Espindula Eliandro, Sperb Edilena Reis, Bach Evelise, Passaglia Luciane Maria Pereira
Universidade Federal do Rio Grande do Sul (UFRGS), Instituto de Biociências, Departamento de Genética, Porto Alegre, RS, Brazil.
Genet Mol Biol. 2020 Feb 10;42(4):e20190215. doi: 10.1590/1678-4685-GMB-2019-0215. eCollection 2019.

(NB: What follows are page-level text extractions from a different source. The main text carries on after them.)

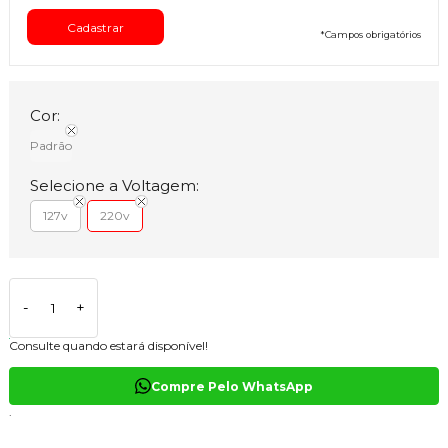
*
Campos obrigatórios
Cor:
Padrão
Selecione a Voltagem:
127v
220v
-
+
Consulte quando estará disponível!
Compre Pelo WhatsApp
.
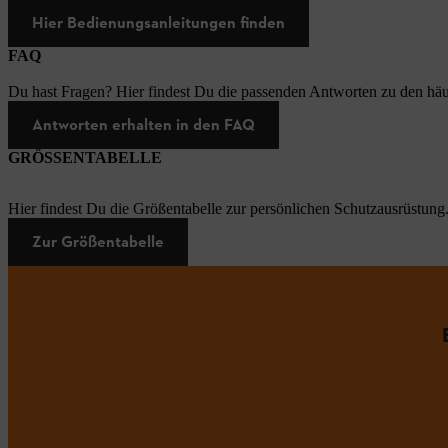
Hier Bedienungsanleitungen finden
FAQ
Du hast Fragen? Hier findest Du die passenden Antworten zu den häu
Antworten erhalten in den FAQ
GRÖSSENTABELLE
Hier findest Du die Größentabelle zur persönlichen Schutzausrüstung
Zur Größentabelle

In Dual RNA-Seq experiments the simultaneous extraction of RNA and analysis of gene expression data from both interacting organisms could be a challenge. One alternative is separating the reads during in silico data analysis. There are two main mapping methods used: sequential and combined. Here we present a combined approach in which the libraries were aligned to a concatenated genome to sort the reads before mapping them to the respective annotated genomes. A comparison of this method with the sequential analysis was performed. Two RNA-Seq libraries available in public databases consisting of a eukaryotic (Zea mays) and a prokaryotic (Herbaspirillum seropediceae) organisms were mixed to simulate a Dual RNA-Seq experiment. Libraries from real Dual RNA-Seq experiments were also used. The sequential analysis consistently attributed more reads to the first reference genome used in the analysis (due to cross-mapping) than the combined approach. More importantly, the combined analysis resulted in lower numbers of cross-mapped reads. Our results highlight the necessity of combining the reference genomes to sort reads previously to the counting step to avoid losing information in Dual RNA-Seq experiments. Since most studies first map the RNA-Seq libraries to the eukaryotic genome, much prokaryotic information has probably been lost.
在双RNA测序实验中,同时从相互作用的两个生物体中提取RNA并分析基因表达数据可能具有挑战性。一种替代方法是在计算机数据分析过程中对 reads 进行分离。主要使用两种映射方法:顺序映射和联合映射。在这里,我们提出了一种联合方法,其中将文库与拼接的基因组进行比对,以便在将 reads 映射到各自的注释基因组之前对其进行分类。我们将此方法与顺序分析进行了比较。将公共数据库中可用的两个RNA测序文库(一个由真核生物(玉米)和一个原核生物(巴西固氮螺菌)组成)混合,以模拟双RNA测序实验。也使用了来自实际双RNA测序实验的文库。与联合方法相比,顺序分析始终将更多的 reads 归因于分析中使用的第一个参考基因组(由于交叉映射)。更重要的是,联合分析导致交叉映射的 reads 数量减少。我们的结果强调了在计数步骤之前组合参考基因组以对 reads 进行分类的必要性,以避免在双RNA测序实验中丢失信息。由于大多数研究首先将RNA测序文库映射到真核基因组,许多原核生物信息可能已经丢失。